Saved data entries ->
^^^^^^^^^^^^^^^^

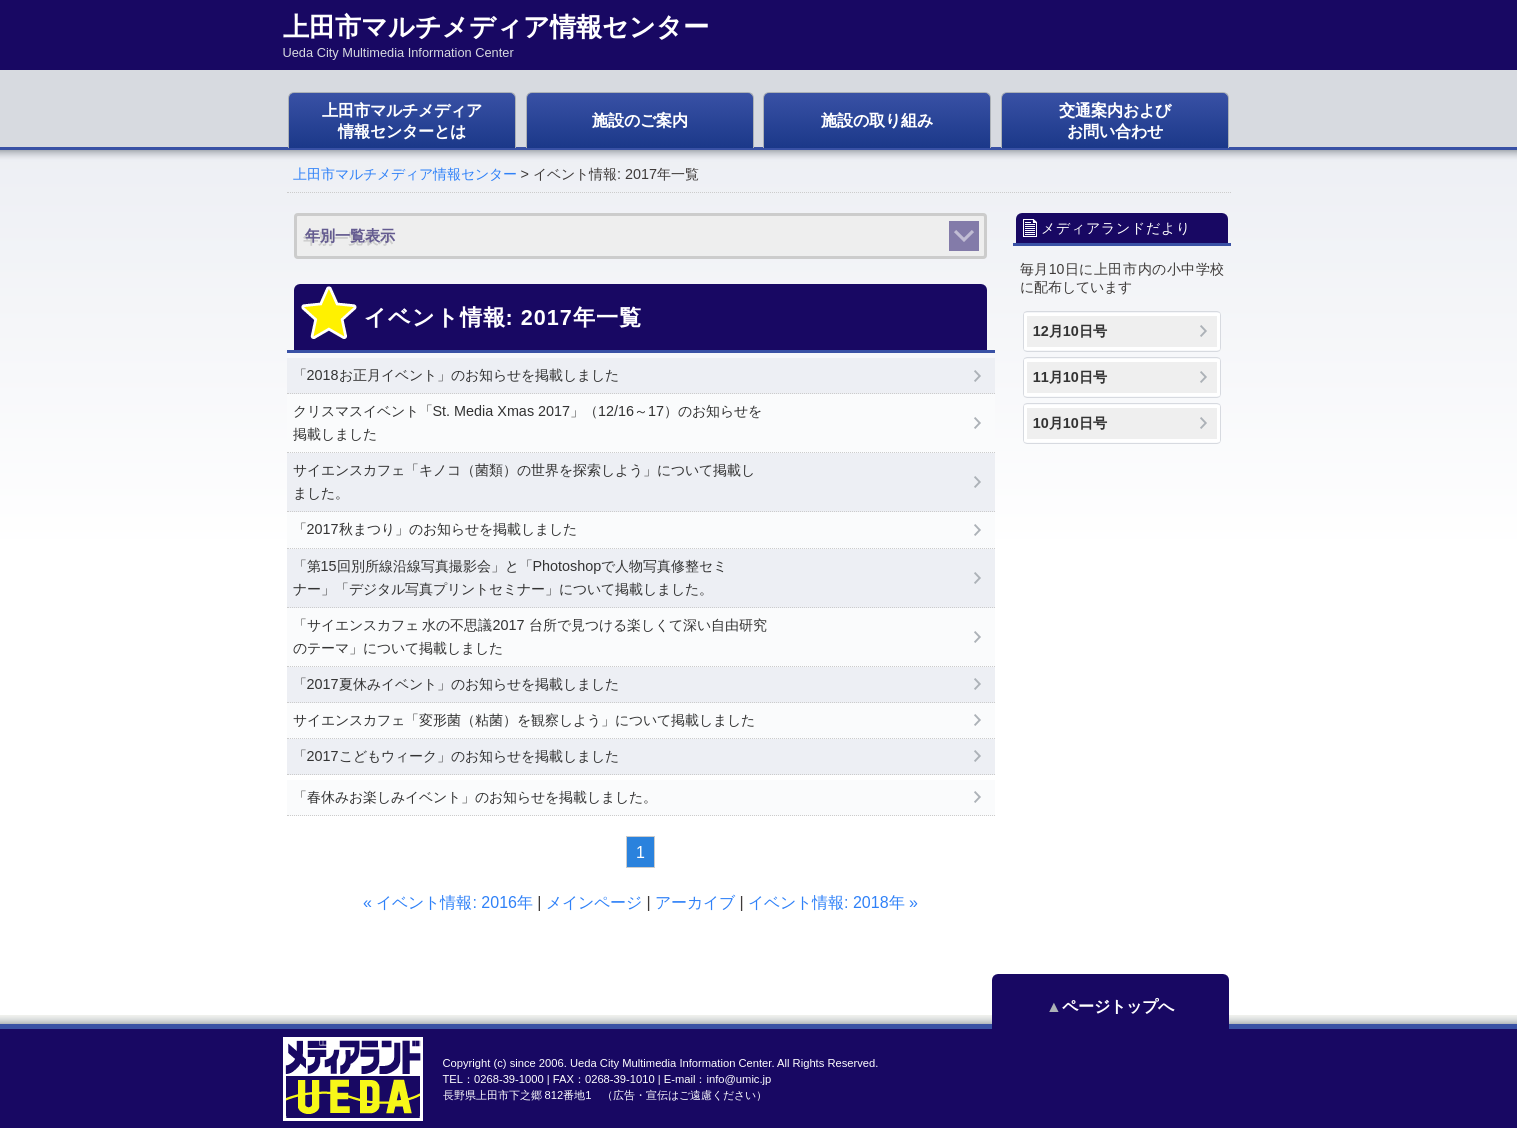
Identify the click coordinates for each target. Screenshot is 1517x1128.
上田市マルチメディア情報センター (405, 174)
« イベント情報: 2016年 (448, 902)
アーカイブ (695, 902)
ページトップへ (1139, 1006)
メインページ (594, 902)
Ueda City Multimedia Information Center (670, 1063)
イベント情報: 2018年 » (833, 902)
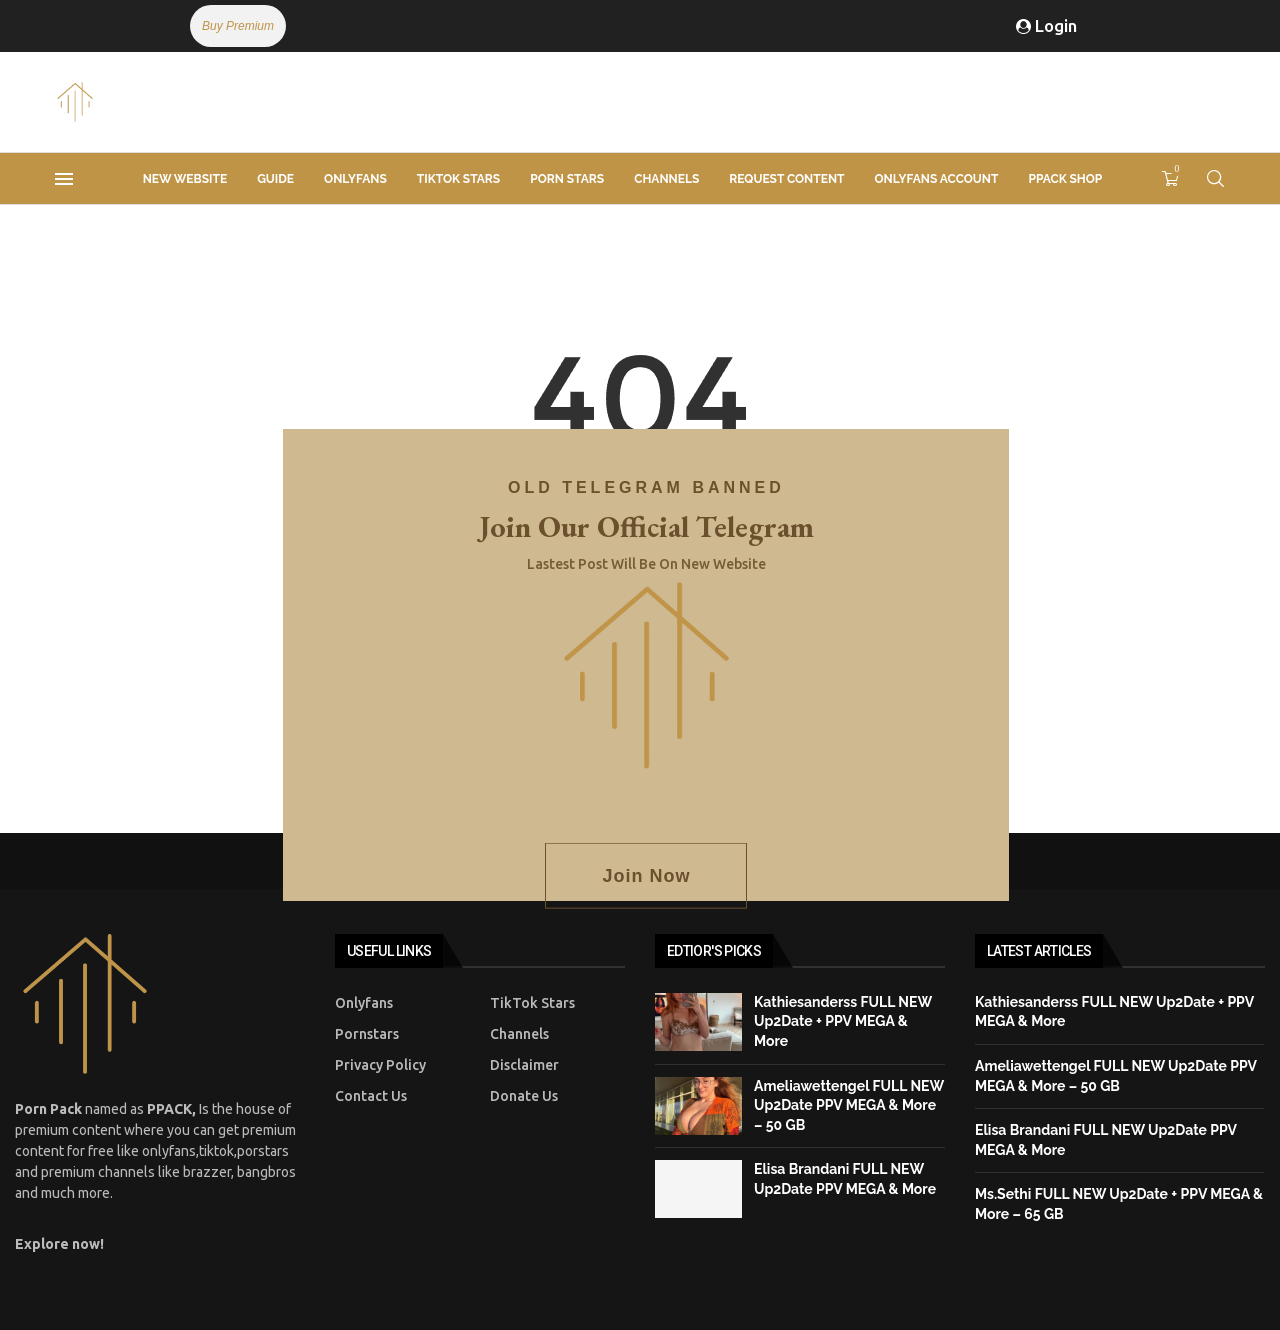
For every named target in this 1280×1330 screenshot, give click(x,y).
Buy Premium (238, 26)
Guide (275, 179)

^^^^^^^^^^^^^^^^

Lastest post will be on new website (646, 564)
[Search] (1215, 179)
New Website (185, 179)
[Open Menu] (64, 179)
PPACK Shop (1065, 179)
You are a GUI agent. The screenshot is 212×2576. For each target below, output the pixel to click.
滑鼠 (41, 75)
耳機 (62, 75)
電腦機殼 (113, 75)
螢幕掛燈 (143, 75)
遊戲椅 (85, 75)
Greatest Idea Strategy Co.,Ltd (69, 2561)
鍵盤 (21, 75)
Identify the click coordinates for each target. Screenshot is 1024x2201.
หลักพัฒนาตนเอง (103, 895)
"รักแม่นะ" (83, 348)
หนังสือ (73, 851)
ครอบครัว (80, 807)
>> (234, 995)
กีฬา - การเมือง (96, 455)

^^^^^^^^^^^^^^^^

Transcribe exactly the lines above, beginning at the one with "Screenshot is 1517x1128." and going up to and including the one with "Guide (275, 179)". Pictures do not belong in the copy.

Identify the click coordinates for each target. Screenshot is 1517x1128.
上田市マルチメディア情報センター (405, 174)
« イベント情報: 2016年 (448, 902)
アーカイブ (695, 902)
ページトップへ (1139, 1006)
メインページ (594, 902)
Ueda City Multimedia Information Center (670, 1063)
イベント情報: 2018年 » (833, 902)
For every named target in this 1280×1330 screenshot, give click(x,y).
Buy Premium (238, 26)
Guide (275, 179)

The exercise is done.